Figure 1.

Energetics of stepwise SNARE zippering revealed by optical tweezers. (A) Amino acid sequences of SNARE motifs of synaptic SNAREs VAMP2, syntaxin-1A (SX1), and SNAP-25B (SN1 and SN2), and their associated folding domains and layer numbers. The folding domains include the N-terminal domain (NTD), the middle domain (MD), the C-terminal domain (CTD), and the linker domain (LD). The residues in VAMP2 Q36 and syntaxin-1 L205 in the red rectangle are mutated to cysteine and crosslinked to facilitate detection of reversible SNARE assembly in some single-molecule manipulation experiments (see results in C-E). (B) Crystal structure of the synaptic SNARE complex and its associated folding domains and layer numbers (red).
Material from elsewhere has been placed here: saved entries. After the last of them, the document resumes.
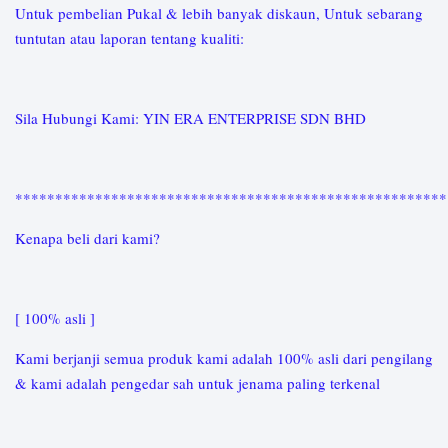
Untuk pembelian Pukal & lebih banyak diskaun, Untuk sebarang
tuntutan atau laporan tentang kualiti:
Sila Hubungi Kami: YIN ERA ENTERPRISE SDN BHD
*****************************************************
Kenapa beli dari kami?
[ 100% asli ]
Kami berjanji semua produk kami adalah 100% asli dari pengilang
& kami adalah pengedar sah untuk jenama paling terkenal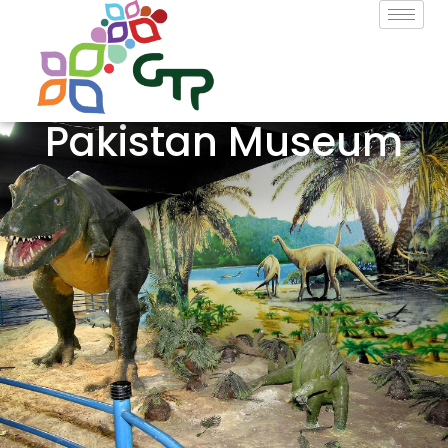
Pakistan Museum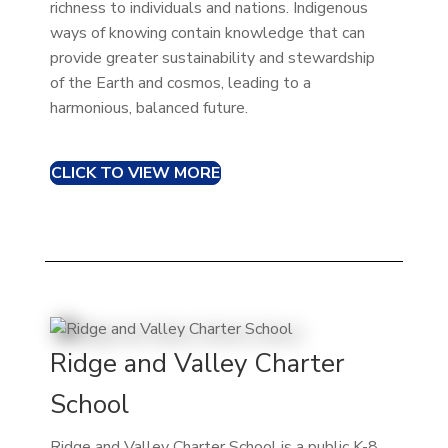
richness to individuals and nations. Indigenous
ways of knowing contain knowledge that can
provide greater sustainability and stewardship
of the Earth and cosmos, leading to a
harmonious, balanced future.
CLICK TO VIEW MORE
Ridge and Valley Charter
School
Ridge and Valley Charter School is a public K-8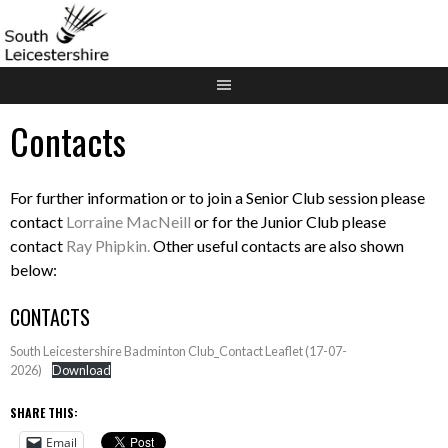
Skip
to
content
Contacts
For further information or to join a Senior Club session please
contact
Lorraine MacNeill
or for the Junior Club please
contact
Ray Phipkin.
Other useful contacts are also shown
below:
CONTACTS
South Leicestershire Badminton Club_Contact Leaflet (17-07-
2026)
Download
SHARE THIS:
Email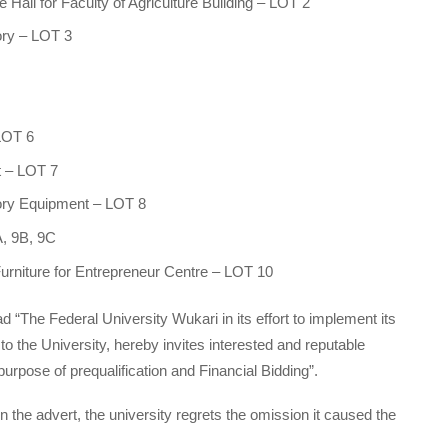
Hall for Faculty of Agriculture Building – LOT 2
ory – LOT 3
 LOT 6
t – LOT 7
atory Equipment – LOT 8
A, 9B, 9C
Furniture for Entrepreneur Centre – LOT 10
d “The Federal University Wukari in its effort to implement its
the University, hereby invites interested and reputable
urpose of pre­qualification and Financial Bidding”.
he advert, the university regrets the omission it caused the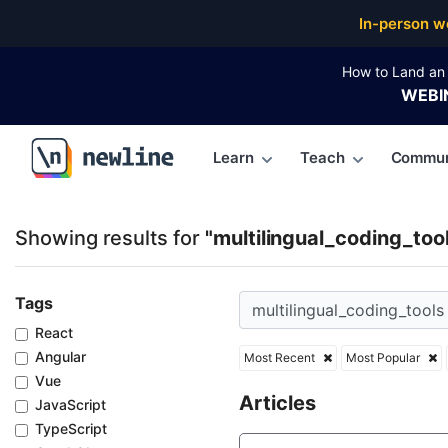
Top Articles, Lessons, Books and Courses for multili
In-person w
How to Land an 
WEBI
Learn
Teach
Commun
\newline
Showing results for
"multilingual_coding_too
Tags
React
Angular
Most Recent
Most Popular
Vue
Articles
JavaScript
TypeScript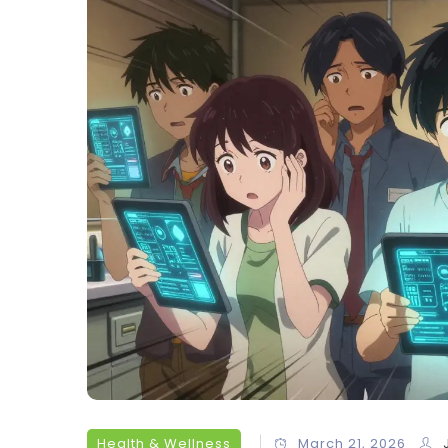
Health & Wellness
March 21, 2026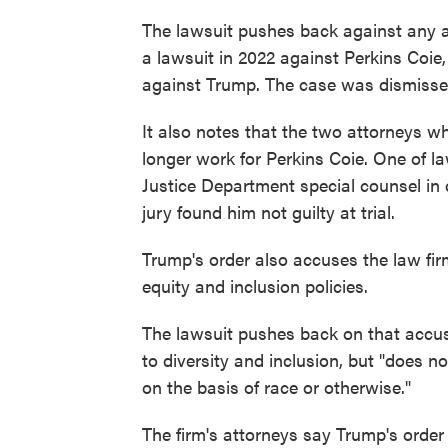
The lawsuit pushes back against any al
a lawsuit in 2022 against Perkins Coie,
against Trump. The case was dismissed
It also notes that the two attorneys w
longer work for Perkins Coie. One of 
Justice Department special counsel in 
jury found him not guilty at trial.
Trump's order also accuses the law firm 
equity and inclusion policies.
The lawsuit pushes back on that accusa
to diversity and inclusion, but "does n
on the basis of race or otherwise."
The firm's attorneys say Trump's order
The yellow lines indicate the disulfide bonds used to crosslink syntaxin and VAMP2 at their N-termini (top) and VAMP2 to the DNA handle (bottom, as in Figure 3(A)). The N-terminal SNARE crosslinking site varies in different experiments. (C) Time-dependent extension of the wild-type (top) or mutant (bottom) SNARE complex showing their reversible and stepwise zippering at constant force. The mutant contains a disease mutation at SNAP-25B I67N (highlighted red in A). The red lines represent idealized transitions derived from hidden-Markov modelling (Zhang et al. 2016). The green lines indicate average positions of the states with blue numbers shown in E. (D) Folding energy of different domains of the wild-type and mutant SNARE complexes. The disease mutations SNAP-25B I67N and I67T reduce the total folding energy of CTD and LD (CTD/LD), but not that of the NTD and MD (NTD/MD). (E) Diagrams of the different SNARE folding/assembly states and their energy relative to the fully assembled state.